Use the $\epsilon$-$\delta$ definition of a limit to prove $\lim_{x\rightarrow 3} \frac{x+6}{x^{4}-4x^{3}+x^{2}+x+6}=-1$ $\lim_{x\rightarrow 3} \frac{x+6}{x^{4}-4x^{3}+x^{2}+x+6}=-1$
You should start by writing $\frac{x+6}{x^{4}-4x^{3}+x^{2}+x+6} + 1$ in the way $\left ( x-3 \right )g\left ( x \right )$
(a) Determine $g(x)$
(b) Could we choose $\delta = \min\lbrace 1, \frac{\varepsilon }{n} \rbrace$ for some $n$? Why?
(c) If we choose $\delta = \min\lbrace \frac{1}{4}, \frac{\varepsilon }{m} \rbrace$ , what is the smallest integer $m$ that we could use?

I managed to answer the part (a): By making the sum of the fraction with +1, and factoring the numerator, I get the following:
$\frac{\left ( x-3 \right )\left ( x^{3} - x^{2} - 2x - 4 \right )}{x^{4} - 4x^{3} + x^{2} + x + 6}$
where
$g\left ( x \right ) = \frac{\left ( x^{3} - x^{2} - 2x - 4 \right )}{x^{4} - 4x^{3} + x^{2} + x + 6}$
But my problem is when developing the part (b).
In the part (b) I am using the formal limit definition, but I am not managing to reach a result that allows me to find the answer.
I need help to solve this exercise, please
 A: This is a bit complicated question. You need to find a suitable bound for the rational function $g(x) $ for values of $x$ in a certain neighborhood of $3$. In formal terms we need two positive numbers $h, K$ such that $|g(x) |<K$ whenever $|x-3|<h$.

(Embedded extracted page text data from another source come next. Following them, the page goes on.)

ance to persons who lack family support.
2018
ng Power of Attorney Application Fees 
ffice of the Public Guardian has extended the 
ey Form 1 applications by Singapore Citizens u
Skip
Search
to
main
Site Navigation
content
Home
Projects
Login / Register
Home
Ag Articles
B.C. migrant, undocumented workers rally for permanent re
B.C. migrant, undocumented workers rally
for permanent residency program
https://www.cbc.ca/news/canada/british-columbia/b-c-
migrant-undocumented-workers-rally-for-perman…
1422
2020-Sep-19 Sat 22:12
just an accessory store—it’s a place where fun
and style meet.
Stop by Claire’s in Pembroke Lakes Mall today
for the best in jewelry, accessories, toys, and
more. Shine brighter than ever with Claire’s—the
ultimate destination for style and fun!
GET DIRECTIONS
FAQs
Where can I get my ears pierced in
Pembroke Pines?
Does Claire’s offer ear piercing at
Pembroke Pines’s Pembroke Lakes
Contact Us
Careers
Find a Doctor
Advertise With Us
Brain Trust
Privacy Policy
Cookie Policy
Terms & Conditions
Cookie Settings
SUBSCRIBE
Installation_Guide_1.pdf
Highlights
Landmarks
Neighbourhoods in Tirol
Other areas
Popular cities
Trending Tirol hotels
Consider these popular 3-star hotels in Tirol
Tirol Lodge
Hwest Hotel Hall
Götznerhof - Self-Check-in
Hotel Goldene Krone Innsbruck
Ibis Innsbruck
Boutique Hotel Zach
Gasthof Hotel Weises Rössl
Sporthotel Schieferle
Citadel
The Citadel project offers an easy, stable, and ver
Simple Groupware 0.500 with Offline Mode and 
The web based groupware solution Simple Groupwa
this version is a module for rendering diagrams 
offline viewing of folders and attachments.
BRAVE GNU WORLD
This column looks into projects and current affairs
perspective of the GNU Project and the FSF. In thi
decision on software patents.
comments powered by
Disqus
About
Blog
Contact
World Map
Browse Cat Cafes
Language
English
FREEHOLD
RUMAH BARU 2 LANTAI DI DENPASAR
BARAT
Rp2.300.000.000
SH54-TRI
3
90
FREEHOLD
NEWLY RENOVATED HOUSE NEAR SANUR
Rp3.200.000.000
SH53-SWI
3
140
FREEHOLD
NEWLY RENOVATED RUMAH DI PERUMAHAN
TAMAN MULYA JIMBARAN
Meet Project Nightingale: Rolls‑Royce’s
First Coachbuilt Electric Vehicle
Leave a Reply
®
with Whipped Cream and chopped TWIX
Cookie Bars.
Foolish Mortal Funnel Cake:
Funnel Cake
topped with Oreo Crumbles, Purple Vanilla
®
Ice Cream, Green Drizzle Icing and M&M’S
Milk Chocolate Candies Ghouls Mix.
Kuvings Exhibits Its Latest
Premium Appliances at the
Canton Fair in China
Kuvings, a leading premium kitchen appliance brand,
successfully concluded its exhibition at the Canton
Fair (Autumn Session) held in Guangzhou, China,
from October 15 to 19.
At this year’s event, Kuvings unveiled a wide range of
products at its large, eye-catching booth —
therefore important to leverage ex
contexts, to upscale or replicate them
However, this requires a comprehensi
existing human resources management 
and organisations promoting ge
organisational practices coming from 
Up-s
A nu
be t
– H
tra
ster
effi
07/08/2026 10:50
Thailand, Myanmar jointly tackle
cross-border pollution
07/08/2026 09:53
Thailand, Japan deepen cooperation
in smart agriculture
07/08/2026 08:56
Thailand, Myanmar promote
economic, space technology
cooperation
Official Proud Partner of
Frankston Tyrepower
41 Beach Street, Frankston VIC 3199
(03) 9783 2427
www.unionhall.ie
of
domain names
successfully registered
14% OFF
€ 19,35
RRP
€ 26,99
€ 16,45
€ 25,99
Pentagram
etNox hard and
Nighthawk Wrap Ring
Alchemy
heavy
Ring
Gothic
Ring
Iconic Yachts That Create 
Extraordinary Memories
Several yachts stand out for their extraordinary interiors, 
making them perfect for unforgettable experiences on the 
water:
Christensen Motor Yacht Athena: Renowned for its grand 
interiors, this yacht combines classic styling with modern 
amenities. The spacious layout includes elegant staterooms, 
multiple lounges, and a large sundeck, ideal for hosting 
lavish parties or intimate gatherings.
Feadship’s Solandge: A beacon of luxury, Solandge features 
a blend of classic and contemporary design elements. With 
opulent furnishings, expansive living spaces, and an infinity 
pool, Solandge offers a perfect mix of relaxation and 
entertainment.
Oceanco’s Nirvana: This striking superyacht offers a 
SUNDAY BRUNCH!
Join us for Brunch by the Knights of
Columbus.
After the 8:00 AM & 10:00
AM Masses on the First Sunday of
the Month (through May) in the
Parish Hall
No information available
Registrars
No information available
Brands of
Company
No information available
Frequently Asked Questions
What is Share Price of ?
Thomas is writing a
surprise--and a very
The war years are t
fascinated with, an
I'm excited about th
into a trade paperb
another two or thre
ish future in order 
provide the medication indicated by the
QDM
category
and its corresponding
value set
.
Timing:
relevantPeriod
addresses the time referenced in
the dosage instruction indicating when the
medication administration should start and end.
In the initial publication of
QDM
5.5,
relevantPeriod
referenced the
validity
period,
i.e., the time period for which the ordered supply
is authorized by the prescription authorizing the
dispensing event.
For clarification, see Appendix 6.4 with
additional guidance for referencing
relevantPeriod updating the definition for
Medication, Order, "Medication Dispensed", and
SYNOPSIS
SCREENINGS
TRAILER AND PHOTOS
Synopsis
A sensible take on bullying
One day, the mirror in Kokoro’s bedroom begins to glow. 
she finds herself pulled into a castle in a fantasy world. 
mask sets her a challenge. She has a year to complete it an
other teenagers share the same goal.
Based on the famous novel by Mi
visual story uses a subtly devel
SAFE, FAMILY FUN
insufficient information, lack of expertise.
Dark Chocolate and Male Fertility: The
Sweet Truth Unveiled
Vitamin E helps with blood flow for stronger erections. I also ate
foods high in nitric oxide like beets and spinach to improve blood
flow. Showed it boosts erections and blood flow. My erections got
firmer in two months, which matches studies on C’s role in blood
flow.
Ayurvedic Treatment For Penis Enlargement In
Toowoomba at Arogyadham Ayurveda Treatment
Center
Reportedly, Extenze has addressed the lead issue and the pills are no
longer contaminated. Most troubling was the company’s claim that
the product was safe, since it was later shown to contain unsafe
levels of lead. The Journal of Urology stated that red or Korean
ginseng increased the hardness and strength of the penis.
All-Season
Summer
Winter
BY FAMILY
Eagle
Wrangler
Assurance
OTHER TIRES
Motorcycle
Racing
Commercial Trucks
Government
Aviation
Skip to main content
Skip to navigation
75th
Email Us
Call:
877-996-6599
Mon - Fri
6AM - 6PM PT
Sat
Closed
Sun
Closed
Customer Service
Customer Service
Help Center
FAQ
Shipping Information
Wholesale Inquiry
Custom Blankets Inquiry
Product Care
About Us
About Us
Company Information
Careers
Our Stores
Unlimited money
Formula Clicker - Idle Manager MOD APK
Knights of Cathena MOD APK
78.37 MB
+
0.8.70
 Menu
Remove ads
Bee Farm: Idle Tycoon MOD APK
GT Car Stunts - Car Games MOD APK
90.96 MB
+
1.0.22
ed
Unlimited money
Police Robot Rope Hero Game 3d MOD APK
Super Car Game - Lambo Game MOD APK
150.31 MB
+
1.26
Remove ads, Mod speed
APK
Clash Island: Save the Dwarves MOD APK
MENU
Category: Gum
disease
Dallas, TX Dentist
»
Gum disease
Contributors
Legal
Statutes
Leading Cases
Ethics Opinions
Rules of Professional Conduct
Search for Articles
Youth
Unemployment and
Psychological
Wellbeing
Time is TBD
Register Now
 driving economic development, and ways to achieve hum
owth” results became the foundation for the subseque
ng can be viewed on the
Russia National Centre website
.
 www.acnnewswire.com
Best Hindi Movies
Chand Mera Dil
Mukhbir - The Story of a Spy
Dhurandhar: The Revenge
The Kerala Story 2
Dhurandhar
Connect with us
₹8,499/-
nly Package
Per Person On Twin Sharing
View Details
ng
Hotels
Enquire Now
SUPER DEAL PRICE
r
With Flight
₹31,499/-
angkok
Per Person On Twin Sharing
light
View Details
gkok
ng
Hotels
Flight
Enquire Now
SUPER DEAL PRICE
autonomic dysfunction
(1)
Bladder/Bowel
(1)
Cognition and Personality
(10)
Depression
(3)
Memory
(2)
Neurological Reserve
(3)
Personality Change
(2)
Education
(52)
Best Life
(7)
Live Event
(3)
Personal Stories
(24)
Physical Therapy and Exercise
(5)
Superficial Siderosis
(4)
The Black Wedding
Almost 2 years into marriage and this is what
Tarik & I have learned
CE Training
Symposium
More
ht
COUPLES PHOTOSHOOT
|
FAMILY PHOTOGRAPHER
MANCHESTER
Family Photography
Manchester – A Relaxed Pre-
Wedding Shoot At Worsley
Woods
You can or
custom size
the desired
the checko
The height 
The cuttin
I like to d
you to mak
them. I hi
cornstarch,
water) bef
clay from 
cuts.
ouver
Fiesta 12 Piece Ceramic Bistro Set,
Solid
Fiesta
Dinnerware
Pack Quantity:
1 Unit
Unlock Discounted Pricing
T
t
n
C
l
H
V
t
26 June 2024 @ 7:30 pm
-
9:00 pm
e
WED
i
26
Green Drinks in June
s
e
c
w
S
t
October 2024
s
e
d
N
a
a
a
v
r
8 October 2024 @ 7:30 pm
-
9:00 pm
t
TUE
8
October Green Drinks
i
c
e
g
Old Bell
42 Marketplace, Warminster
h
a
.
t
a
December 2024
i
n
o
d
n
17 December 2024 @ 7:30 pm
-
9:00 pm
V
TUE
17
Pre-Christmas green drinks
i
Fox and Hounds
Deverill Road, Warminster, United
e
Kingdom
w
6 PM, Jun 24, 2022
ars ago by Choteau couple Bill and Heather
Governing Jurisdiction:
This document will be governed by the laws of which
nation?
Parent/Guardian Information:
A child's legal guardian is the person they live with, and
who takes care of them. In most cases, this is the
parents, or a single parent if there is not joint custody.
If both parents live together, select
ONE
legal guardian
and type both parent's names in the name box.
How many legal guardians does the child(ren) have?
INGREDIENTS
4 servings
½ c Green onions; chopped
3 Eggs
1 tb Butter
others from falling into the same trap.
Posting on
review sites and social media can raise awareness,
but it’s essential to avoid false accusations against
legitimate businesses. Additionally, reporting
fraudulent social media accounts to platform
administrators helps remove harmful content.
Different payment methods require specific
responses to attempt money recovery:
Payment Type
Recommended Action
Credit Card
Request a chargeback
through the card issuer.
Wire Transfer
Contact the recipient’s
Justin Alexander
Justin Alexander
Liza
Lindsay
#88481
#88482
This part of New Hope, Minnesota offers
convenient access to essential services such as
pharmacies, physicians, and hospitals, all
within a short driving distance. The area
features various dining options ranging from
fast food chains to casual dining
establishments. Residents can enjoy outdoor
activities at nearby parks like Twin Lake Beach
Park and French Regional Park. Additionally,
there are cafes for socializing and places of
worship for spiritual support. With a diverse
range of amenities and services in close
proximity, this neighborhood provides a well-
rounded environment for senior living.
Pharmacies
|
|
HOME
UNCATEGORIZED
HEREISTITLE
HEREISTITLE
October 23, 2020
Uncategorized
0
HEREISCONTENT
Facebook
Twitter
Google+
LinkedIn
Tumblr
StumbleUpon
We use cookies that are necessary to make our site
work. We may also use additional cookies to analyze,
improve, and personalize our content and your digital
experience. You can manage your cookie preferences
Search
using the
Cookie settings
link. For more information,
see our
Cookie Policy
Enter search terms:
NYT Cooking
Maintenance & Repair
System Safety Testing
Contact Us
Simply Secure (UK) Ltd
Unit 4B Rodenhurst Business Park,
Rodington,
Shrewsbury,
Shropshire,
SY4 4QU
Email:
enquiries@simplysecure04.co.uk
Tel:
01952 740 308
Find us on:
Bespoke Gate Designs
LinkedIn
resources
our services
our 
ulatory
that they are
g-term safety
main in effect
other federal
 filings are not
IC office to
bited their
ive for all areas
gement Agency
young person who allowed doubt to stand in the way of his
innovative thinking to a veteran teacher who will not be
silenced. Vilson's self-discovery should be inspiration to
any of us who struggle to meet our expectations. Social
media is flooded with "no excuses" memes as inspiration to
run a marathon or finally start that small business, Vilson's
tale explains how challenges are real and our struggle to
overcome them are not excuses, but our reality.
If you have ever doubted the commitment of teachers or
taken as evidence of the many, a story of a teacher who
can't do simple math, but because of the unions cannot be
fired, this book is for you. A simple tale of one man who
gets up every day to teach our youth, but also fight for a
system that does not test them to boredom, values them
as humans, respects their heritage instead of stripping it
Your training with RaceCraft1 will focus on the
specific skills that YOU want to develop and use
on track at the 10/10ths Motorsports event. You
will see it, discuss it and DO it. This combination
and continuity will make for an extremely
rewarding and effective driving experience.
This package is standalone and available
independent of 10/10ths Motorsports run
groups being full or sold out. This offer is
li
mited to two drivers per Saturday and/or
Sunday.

This clearly requires an analysis of numerator and denominator of $g$. Note that the function can not be bounded if the denominator of $g$ vanishes. Since it does not vanish at $3$ we have a guarantee by continuity of polynomials that the denominator will not vanish in some neighborhood of $3$.
Finding such a neighborhood (ie finding $h$ described above) is possible using the limit of denominator $q(x) =x^4-4x^3+x^2+x+6$ as $x\to 3$. But before we do that let's observe that $q(3)<0,q(4)>0$ and hence $q$ vanishes somewhere between $3,4$ and thus $h$ must be less than $1$.
Thus for part b) the answer is no. You can't expect a $\delta$ like $\min(1,\dots)$ to work. You should observe that $h$ described above forms the first argument of $\min$ in expression for $\delta$.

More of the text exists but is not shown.